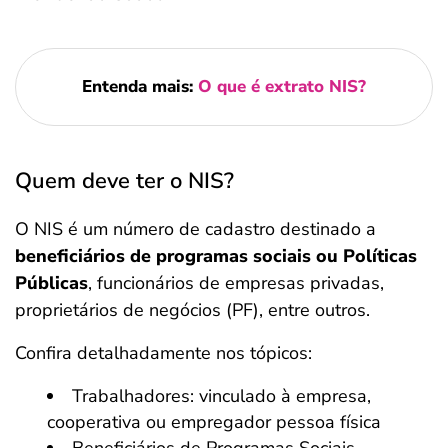
Entenda mais:
O que é extrato NIS?
Quem deve ter o NIS?
O NIS é um número de cadastro destinado a
beneficiários de programas sociais ou Políticas
Públicas
, funcionários de empresas privadas,
proprietários de negócios (PF), entre outros.
Confira detalhadamente nos tópicos:
Trabalhadores: vinculado à empresa,
cooperativa ou empregador pessoa física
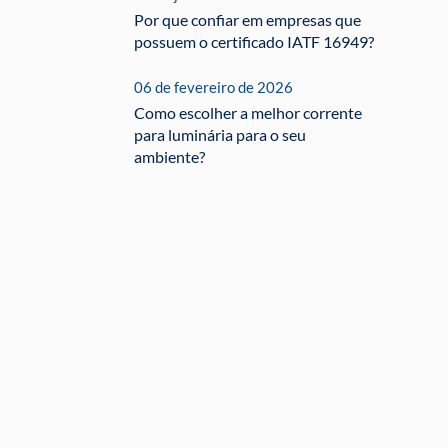
Por que confiar em empresas que
possuem o certificado IATF 16949?
06 de fevereiro de 2026
Como escolher a melhor corrente
para luminária para o seu
ambiente?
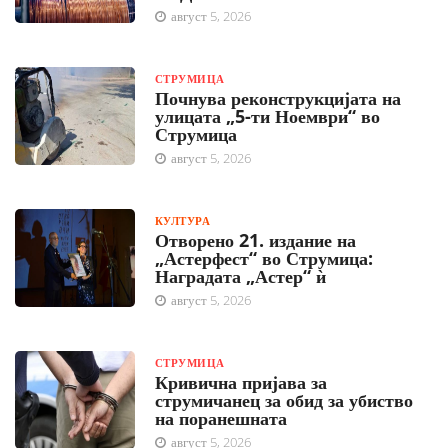
август 5, 2026
СТРУМИЦА
Почнува реконструкцијата на
улицата „5-ти Ноември“ во
Струмица
август 5, 2026
КУЛТУРА
Отворено 21. издание на
„Астерфест“ во Струмица:
Наградата „Астер“ ѝ
август 5, 2026
СТРУМИЦА
Кривична пријава за
струмичанец за обид за убиство
на поранешната
август 5, 2026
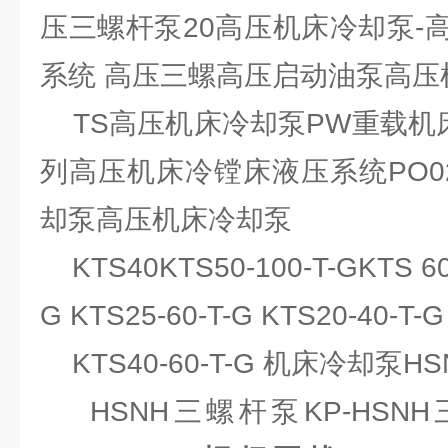
压三螺杆泵20高压机床冷却泵-
系统 高压三螺高压启动油泵高压
TS高压机床冷却泵PW重载机床
列高压机床冷镗床液压系统PO02
却泵高压机床冷却泵
KTS40KTS50-100-T-GKTS 60-
G KTS25-60-T-G KTS20-40-T-G
KTS40-60-T-G 机床冷却泵H
HSNH三螺杆泵KP-HSN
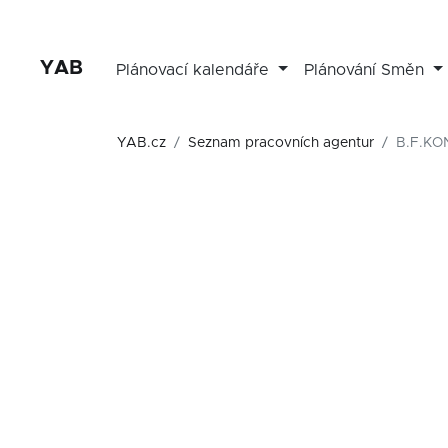
YAB
Plánovací kalendáře
Plánování Směn
YAB.cz
Seznam pracovních agentur
B.F.KO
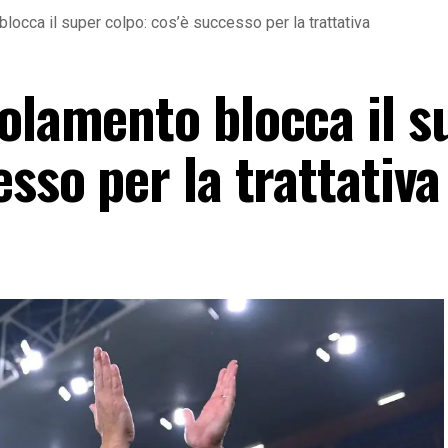
locca il super colpo: cos’è successo per la trattativa
golamento blocca il s
esso per la trattativa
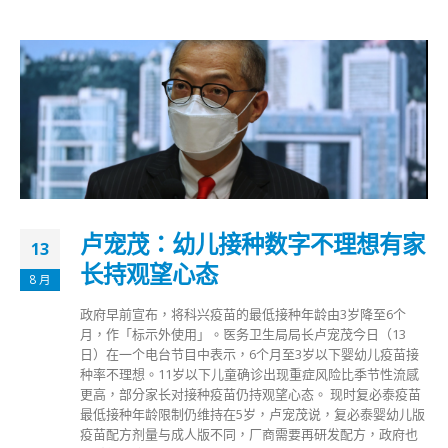
卢宠茂：幼儿接种数字不理想有家
13
长持观望心态
8 月
政府早前宣布，将科兴疫苗的最低接种年龄由3岁降至6个
月，作「标示外使用」。医务卫生局局长卢宠茂今日（13
日）在一个电台节目中表示，6个月至3岁以下婴幼儿疫苗接
种率不理想。11岁以下儿童确诊出现重症风险比季节性流感
更高，部分家长对接种疫苗仍持观望心态。 现时复必泰疫苗
最低接种年龄限制仍维持在5岁，卢宠茂说，复必泰婴幼儿版
疫苗配方剂量与成人版不同，厂商需要再研发配方，政府也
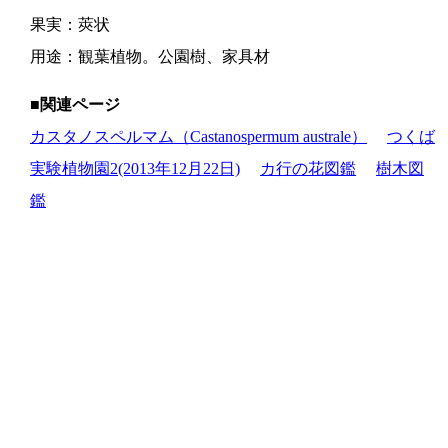
果実：莢状
用途：観葉植物。公園樹、家具材
■関連ページ
カスタノスペルマム（Castanospermum australe）
つくば
実験植物園2(2013年12月22日)
カ行の花図鑑
樹木図
鑑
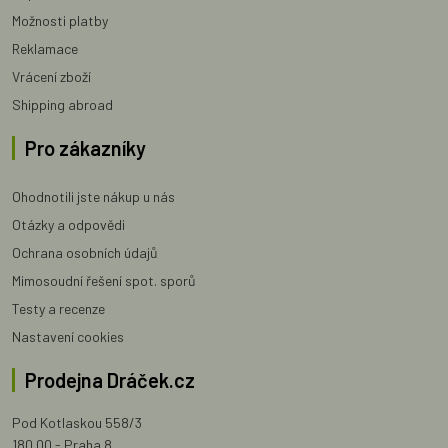
Možnosti platby
Reklamace
Vrácení zboží
Shipping abroad
Pro zákazníky
Ohodnotili jste nákup u nás
Otázky a odpovědi
Ochrana osobních údajů
Mimosoudní řešení spot. sporů
Testy a recenze
Nastavení cookies
Prodejna Dráček.cz
Pod Kotlaskou 558/3
180 00 - Praha 8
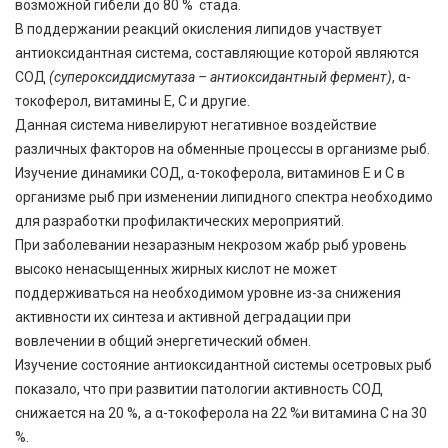
возможной гибели до 80 % стада.
В поддержании реакций окисления липидов участвует
антиоксидантная система, составляющие которой являются
СОД
(супероксиддисмутаза – антиоксидантный фермент)
, α-
токоферол, витамины Е, С и другие.
Данная система нивелируют негативное воздействие
различных факторов на обменные процессы в организме рыб.
Изучение динамики СОД, α-токоферола, витаминов Е и С в
организме рыб при изменении липидного спектра необходимо
для разработки профилактических мероприятий.
При заболевании незаразным некрозом жабр рыб уровень
высоко ненасыщенных жирных кислот не может
поддерживаться на необходимом уровне из-за снижения
активности их синтеза и активной деградации при
вовлечении в общий энергетический обмен.
Изучение состояние антиоксидантной системы осетровых рыб
показало, что при развитии патологии активность СОД
снижается на 20 %, а α-токоферола на 22 %и витамина С на 30
%.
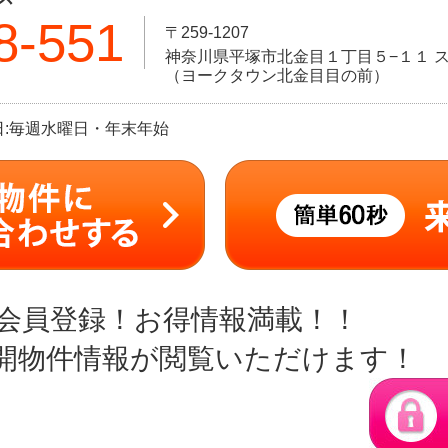
8-551
〒259-1207
神奈川県平塚市北金目１丁目５−１１ ス
（ヨークタウン北金目目の前）
定休日:毎週水曜日・年末年始
会員登録！お得情報満載！！
開物件情報が閲覧いただけます！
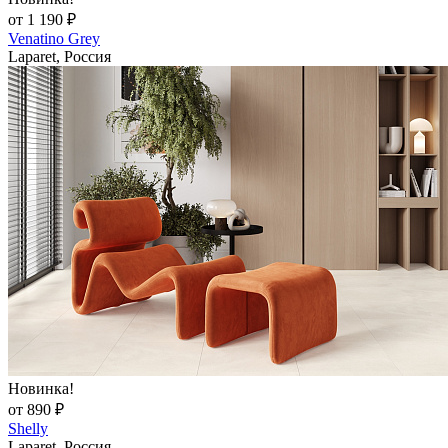
от 1 190 ₽
Venatino Grey
Laparet, Россия
Новинка!
от 890 ₽
Shelly
Laparet, Россия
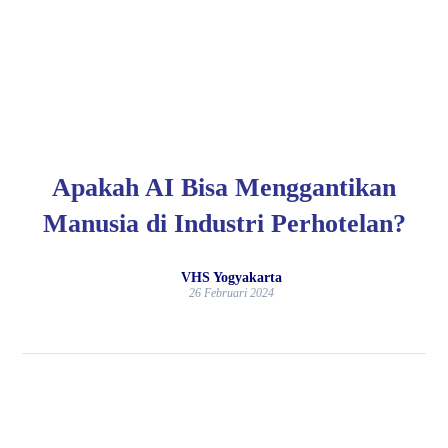
Apakah AI Bisa Menggantikan
Manusia di Industri Perhotelan?
VHS Yogyakarta
26 Februari 2024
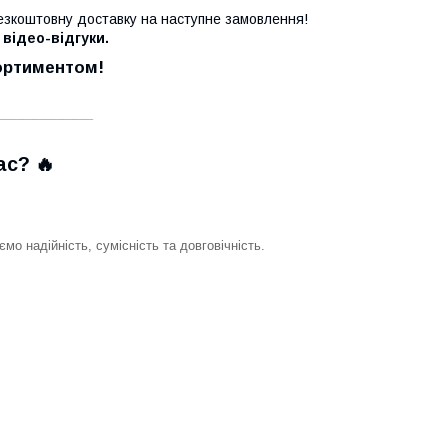
езкоштовну доставку на наступне замовлення!
 відео-відгуки.
сортиментом!
__________
с? 🔥
о надійність, сумісність та довговічність.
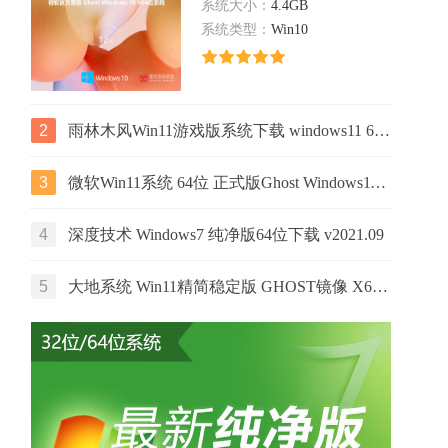
系统大小：
4.4GB
系统类型：
Win10
2
雨林木风Win11游戏版系统下载 windows11 64位游戏专用版本V2021
3
微软Win11系统 64位 正式版Ghost Windows11镜像 2022.05
4
深度技术 Windows7 纯净版64位下载 v2021.09
5
大地系统 Win11精简稳定版 GHOST镜像 X64位 V2022.06下载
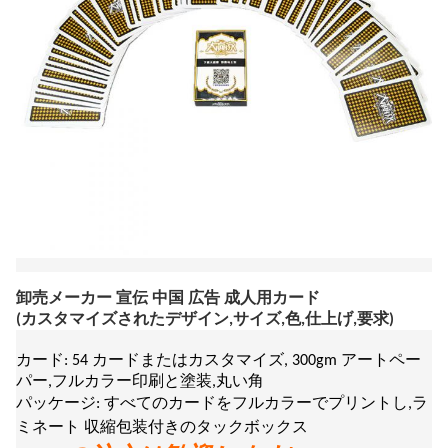
卸売メーカー 宣伝 中国 広告 成人用カード
(カスタマイズされたデザイン,サイズ,色,仕上げ,要求)
カード: 54 カードまたはカスタマイズ, 300gm アートペー
パー,フルカラー印刷と塗装,丸い角
パッケージ: すべてのカードをフルカラーでプリントし,ラ
ミネート 収縮包装付きのタックボックス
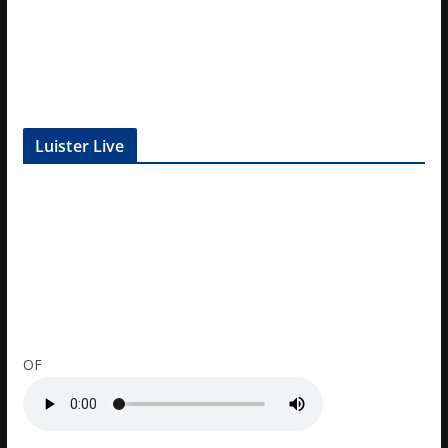
Luister Live
OF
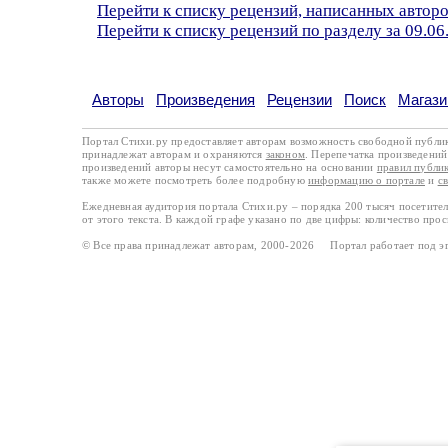
Перейти к списку рецензий, написанных автор
Перейти к списку рецензий по разделу за 09.06
Авторы
Произведения
Рецензии
Поиск
Магази
Портал Стихи.ру предоставляет авторам возможность свободной публи
принадлежат авторам и охраняются
законом
. Перепечатка произведений 
произведений авторы несут самостоятельно на основании
правил публи
также можете посмотреть более подробную
информацию о портале
и
с
Ежедневная аудитория портала Стихи.ру – порядка 200 тысяч посетите
от этого текста. В каждой графе указано по две цифры: количество про
© Все права принадлежат авторам, 2000-2026 Портал работает под 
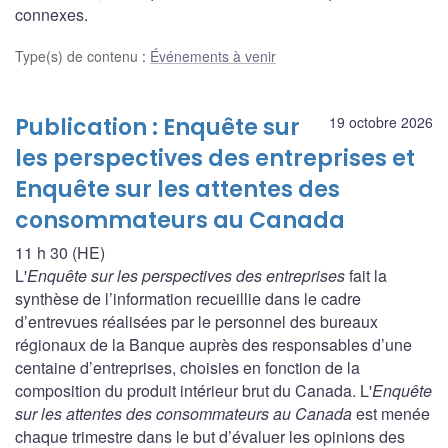
connexes.
Type(s) de contenu
:
Événements à venir
Publication : Enquête sur
19 octobre 2026
les perspectives des entreprises et
Enquête sur les attentes des
consommateurs au Canada
11 h 30 (HE)
L'
Enquête sur les perspectives des entreprises
fait la
synthèse de l’information recueillie dans le cadre
d’entrevues réalisées par le personnel des bureaux
régionaux de la Banque auprès des responsables d’une
centaine d’entreprises, choisies en fonction de la
composition du produit intérieur brut du Canada. L'
Enquête
sur les attentes des consommateurs au Canada
est menée
chaque trimestre dans le but d’évaluer les opinions des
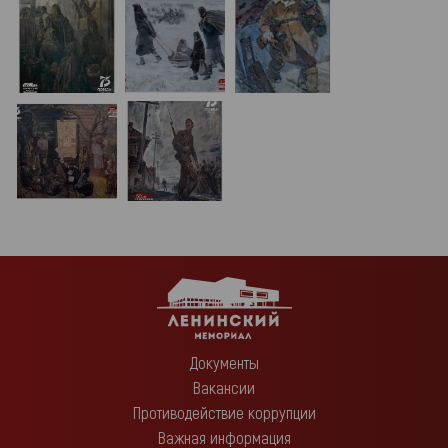
Документы
Вакансии
Противодействие коррупции
Важная информация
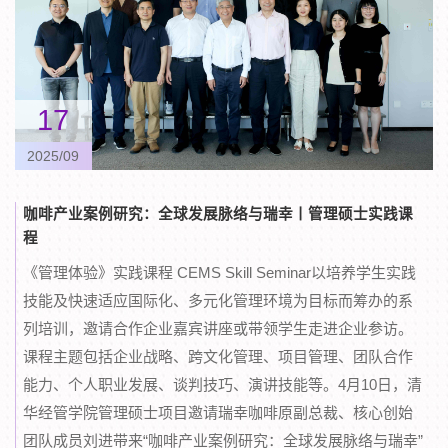
17
2025/09
咖啡产业案例研究：全球发展脉络与瑞幸丨管理硕士实践课
程
《管理体验》实践课程 CEMS Skill Seminar以培养学生实践
技能及快速适应国际化、多元化管理环境为目标而筹办的系
列培训，邀请合作企业嘉宾讲座或带领学生走进企业参访。
课程主题包括企业战略、跨文化管理、项目管理、团队合作
能力、个人职业发展、谈判技巧、演讲技能等。4月10日，清
华经管学院管理硕士项目邀请瑞幸咖啡原副总裁、核心创始
团队成员刘进带来“咖啡产业案例研究：全球发展脉络与瑞幸”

What you should do: Without including any picture, reproduce all of the material exactly.

Response area:
Entenda mais:
O que é extrato NIS?
Quem deve ter o NIS?
O NIS é um número de cadastro destinado a
beneficiários de programas sociais ou Políticas
Públicas
, funcionários de empresas privadas,
proprietários de negócios (PF), entre outros.
Confira detalhadamente nos tópicos:
Trabalhadores: vinculado à empresa,
cooperativa ou empregador pessoa física
Por que confiar em empresas que
possuem o certificado IATF 16949?
06 de fevereiro de 2026
Como escolher a melhor corrente
para luminária para o seu
ambiente?
август 5, 2026
СТРУМИЦА
Почнува реконструкцијата на
улицата „5-ти Ноември“ во
Струмица
август 5, 2026
КУЛТУРА
Отворено 21. издание на
„Астерфест“ во Струмица:
Наградата „Астер“ ѝ
август 5, 2026
СТРУМИЦА
Кривична пријава за
струмичанец за обид за убиство
на поранешната
август 5, 2026
压三螺杆泵20高压机床冷却泵-
系统 高压三螺高压启动油泵高压
TS高压机床冷却泵PW重载机床
列高压机床冷镗床液压系统PO02
却泵高压机床冷却泵
KTS40KTS50-100-T-GKTS 60-
G KTS25-60-T-G KTS20-40-T-G
KTS40-60-T-G 机床冷却泵H
HSNH三螺杆泵KP-HSN
YAB
Plánovací kalendáře
Plánování Směn
YAB.cz
Seznam pracovních agentur
B.F.KO
locca il super colpo: cos’è successo per la trattativa
golamento blocca il s
esso per la trattativa
卢宠茂：幼儿接种数字不理想有家
13
长持观望心态
8 月
政府早前宣布，将科兴疫苗的最低接种年龄由3岁降至6个
月，作「标示外使用」。医务卫生局局长卢宠茂今日（13
日）在一个电台节目中表示，6个月至3岁以下婴幼儿疫苗接
种率不理想。11岁以下儿童确诊出现重症风险比季节性流感
更高，部分家长对接种疫苗仍持观望心态。 现时复必泰疫苗
最低接种年龄限制仍维持在5岁，卢宠茂说，复必泰婴幼儿版
疫苗配方剂量与成人版不同，厂商需要再研发配方，政府也
果実：莢状
用途：観葉植物。公園樹、家具材
■関連ページ
カスタノスペルマム（Castanospermum australe）
つくば
実験植物園2(2013年12月22日)
カ行の花図鑑
樹木図
鑑
Možnosti platby
Reklamace
Vrácení zboží
Shipping abroad
Pro zákazníky
Ohodnotili jste nákup u nás
Otázky a odpovědi
Ochrana osobních údajů
Mimosoudní řešení spot. sporů
Testy a recenze
Nastavení cookies
Prodejna Dráček.cz
Pod Kotlaskou 558/3
180 00 - Praha 8
возможной гибели до 80 % стада.
В поддержании реакций окисления липидов участвует
антиоксидантная система, составляющие которой являются
СОД
(супероксиддисмутаза – антиоксидантный фермент)
, α-
токоферол, витамины Е, С и другие.
Данная система нивелируют негативное воздействие
различных факторов на обменные процессы в организме рыб.
Изучение динамики СОД, α-токоферола, витаминов Е и С в
организме рыб при изменении липидного спектра необходимо
для разработки профилактических мероприятий.
При заболевании незаразным некрозом жабр рыб уровень
высоко ненасыщенных жирных кислот не может
поддерживаться на необходимом уровне из-за снижения
активности их синтеза и активной деградации при
вовлечении в общий энергетический обмен.
Изучение состояние антиоксидантной системы осетровых рыб
показало, что при развитии патологии активность СОД
снижается на 20 %, а α-токоферола на 22 %и витамина С на 30
%.
8-551
〒259-1207
神奈川県平塚市北金目１丁目５−１１ ス
（ヨークタウン北金目目の前）
定休日:毎週水曜日・年末年始
会員登録！お得情報満載！！
開物件情報が閲覧いただけます！
от 1 190 ₽
Venatino Grey
Laparet, Россия
Новинка!
от 890 ₽
Shelly
Laparet, Россия
Apakah AI Bisa Menggantikan
Manusia di Industri Perhotelan?
VHS Yogyakarta
26 Februari 2024
езкоштовну доставку на наступне замовлення!
 відео-відгуки.
сортиментом!
__________
с? 🔥
о надійність, сумісність та довговічність.
系统大小：
4.4GB
系统类型：
Win10
2
雨林木风Win11游戏版系统下载 windows11 64位游戏专用版本V2021
3
微软Win11系统 64位 正式版Ghost Windows11镜像 2022.05
4
深度技术 Windows7 纯净版64位下载 v2021.09
5
大地系统 Win11精简稳定版 GHOST镜像 X64位 V2022.06下载
卸売メーカー 宣伝 中国 広告 成人用カード
(カスタマイズされたデザイン,サイズ,色,仕上げ,要求)
カード: 54 カードまたはカスタマイズ, 300gm アートペー
パー,フルカラー印刷と塗装,丸い角
パッケージ: すべてのカードをフルカラーでプリントし,ラ
ミネート 収縮包装付きのタックボックス
Luister Live
OF
Перейти к списку рецензий, написанных автор
Перейти к списку рецензий по разделу за 09.06
Авторы
Произведения
Рецензии
Поиск
Магази
Портал Стихи.ру предоставляет авторам возможность свободной публи
принадлежат авторам и охраняются
законом
. Перепечатка произведений 
произведений авторы несут самостоятельно на основании
правил публи
также можете посмотреть более подробную
информацию о портале
и
с
Ежедневная аудитория портала Стихи.ру – порядка 200 тысяч посетите
от этого текста. В каждой графе указано по две цифры: количество про
© Все права принадлежат авторам, 2000-2026 Портал работает под 
connexes.
Type(s) de contenu
:
Événements à venir
Publication : Enquête sur
19 octobre 2026
les perspectives des entreprises et
Enquête sur les attentes des
consommateurs au Canada
11 h 30 (HE)
L'
Enquête sur les perspectives des entreprises
fait la
synthèse de l’information recueillie dans le cadre
d’entrevues réalisées par le personnel des bureaux
régionaux de la Banque auprès des responsables d’une
centaine d’entreprises, choisies en fonction de la
composition du produit intérieur brut du Canada. L'
Enquête
sur les attentes des consommateurs au Canada
est menée
chaque trimestre dans le but d’évaluer les opinions des
Документы
Вакансии
Противодействие коррупции
Важная информация
17
2025/09
咖啡产业案例研究：全球发展脉络与瑞幸丨管理硕士实践课
程
《管理体验》实践课程 CEMS Skill Seminar以培养学生实践
技能及快速适应国际化、多元化管理环境为目标而筹办的系
列培训，邀请合作企业嘉宾讲座或带领学生走进企业参访。
课程主题包括企业战略、跨文化管理、项目管理、团队合作
能力、个人职业发展、谈判技巧、演讲技能等。4月10日，清
华经管学院管理硕士项目邀请瑞幸咖啡原副总裁、核心创始
团队成员刘进带来“咖啡产业案例研究：全球发展脉络与瑞幸”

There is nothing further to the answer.